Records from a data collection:
========================================================================
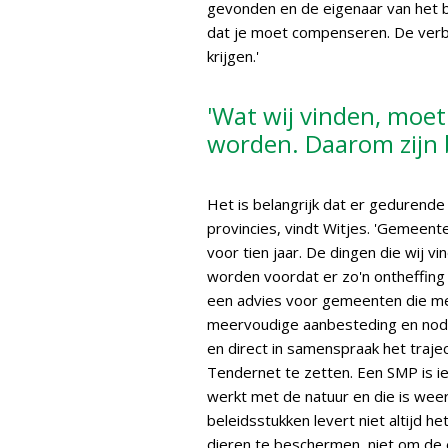
gevonden en de eigenaar van het b
dat je moet compenseren. De verbl
krijgen.'
'Wat wij vinden, moe
worden. Daarom zijn 
Het is belangrijk dat er gedurend
provincies, vindt Witjes. 'Gemeen
voor tien jaar. De dingen die wij 
worden voordat er zo'n ontheffing v
een advies voor gemeenten die met
meervoudige aanbesteding en nodig
en direct in samenspraak het traj
Tendernet te zetten. Een SMP is i
werkt met de natuur en die is wee
beleidsstukken levert niet altijd he
dieren te beschermen, niet om de en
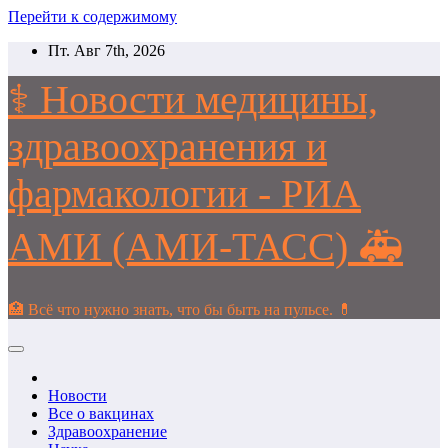
Перейти к содержимому
Пт. Авг 7th, 2026
⚕️ Новости медицины,
здравоохранения и
фармакологии - РИА
АМИ (АМИ-ТАСС) 🚑
🏥 Всё что нужно знать, что бы быть на пульсе. 💊
Новости
Все о вакцинах
Здравоохранение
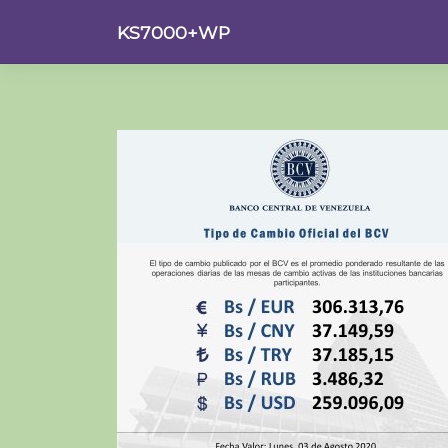
Saltar
KS7000+WP
al
contenido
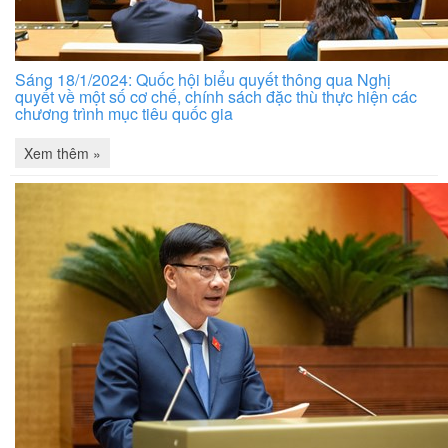
Sáng 18/1/2024: Quốc hội biểu quyết thông qua Nghị
quyết về một số cơ chế, chính sách đặc thù thực hiện các
chương trình mục tiêu quốc gia
Xem thêm »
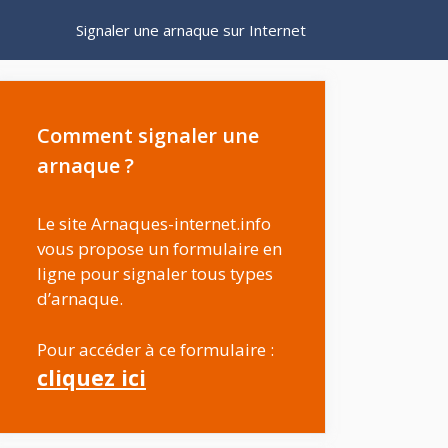
Signaler une arnaque sur Internet
Comment signaler une
arnaque ?
Le site Arnaques-internet.info
vous propose un formulaire en
ligne pour signaler tous types
d’arnaque.
Pour accéder à ce formulaire :
cliquez ici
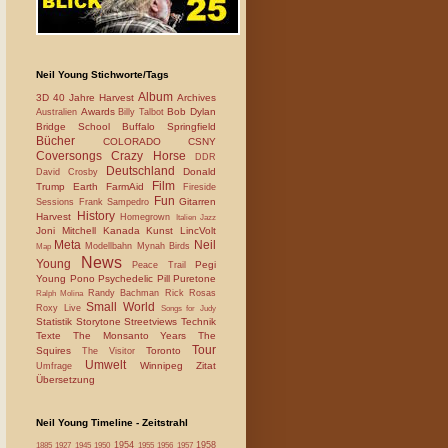
Neil Young Stichworte/Tags
Album
3D
40 Jahre Harvest
Archives
Awards
Bob Dylan
Australien
Billy Talbot
Bridge School
Buffalo Springfield
Bücher
COLORADO
CSNY
Coversongs
Crazy Horse
DDR
Deutschland
Donald
David Crosby
Film
Trump
Earth
FarmAid
Fireside
Fun
Gitarren
Sessions
Frank Sampedro
History
Harvest
Homegrown
Italien
Jazz
Joni Mitchell
Kanada
Kunst
LincVolt
Meta
Neil
Modellbahn
Mynah Birds
Map
News
Young
Pegi
Peace Trail
Young
Pono
Psychedelic Pill
Puretone
Randy Bachman
Rick Rosas
Ralph Molina
Small World
Roxy Live
Songs for Judy
Statistik
Storytone
Streetviews
Technik
Texte
The Monsanto Years
The
Tour
Squires
Toronto
The Visitor
Umwelt
Winnipeg
Zitat
Umfrage
Übersetzung
Neil Young Timeline - Zeitstrahl
1954
1958
1885
1927
1945
1950
1955
1956
1957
========================================================================
Start to finish, write out the data above exactly, omitting all pictures.

gevonden en de eigenaar van het b
dat je moet compenseren. De verbl
krijgen.'
'Wat wij vinden, moe
worden. Daarom zijn 
Het is belangrijk dat er gedurend
provincies, vindt Witjes. 'Gemeen
voor tien jaar. De dingen die wij 
worden voordat er zo'n ontheffing v
een advies voor gemeenten die met
meervoudige aanbesteding en nodig
en direct in samenspraak het traj
Tendernet te zetten. Een SMP is i
werkt met de natuur en die is wee
beleidsstukken levert niet altijd he
dieren te beschermen, niet om de en
Перейти к содержимому
Пт. Авг 7th, 2026
⚕️ Новости медицины,
здравоохранения и
фармакологии - РИА
АМИ (АМИ-ТАСС) 🚑
🏥 Всё что нужно знать, что бы быть на пульсе. 💊
Новости
Все о вакцинах
Здравоохранение
Saltar
KS7000+WP
al
contenido
Sáng 18/1/2024: Quốc hội biểu quyết thông qua Nghị
quyết về một số cơ chế, chính sách đặc thù thực hiện các
chương trình mục tiêu quốc gia
Xem thêm »
Signaler une arnaque sur Internet
Comment signaler une
arnaque ?
Le site Arnaques-internet.info
vous propose un formulaire en
ligne pour signaler tous types
d’arnaque.
Pour accéder à ce formulaire :
cliquez ici
Neil Young Stichworte/Tags
Album
3D
40 Jahre Harvest
Archives
Awards
Bob Dylan
Australien
Billy Talbot
Bridge School
Buffalo Springfield
Bücher
COLORADO
CSNY
Coversongs
Crazy Horse
DDR
Deutschland
Donald
David Crosby
Film
Trump
Earth
FarmAid
Fireside
Fun
Gitarren
Sessions
Frank Sampedro
History
Harvest
Homegrown
Italien
Jazz
Joni Mitchell
Kanada
Kunst
LincVolt
Meta
Neil
Modellbahn
Mynah Birds
Map
News
Young
Pegi
Peace Trail
Young
Pono
Psychedelic Pill
Puretone
Randy Bachman
Rick Rosas
Ralph Molina
Small World
Roxy Live
Songs for Judy
Statistik
Storytone
Streetviews
Technik
Texte
The Monsanto Years
The
Tour
Squires
Toronto
The Visitor
Umwelt
Winnipeg
Zitat
Umfrage
Übersetzung
Neil Young Timeline - Zeitstrahl
1954
1958
1885
1927
1945
1950
1955
1956
1957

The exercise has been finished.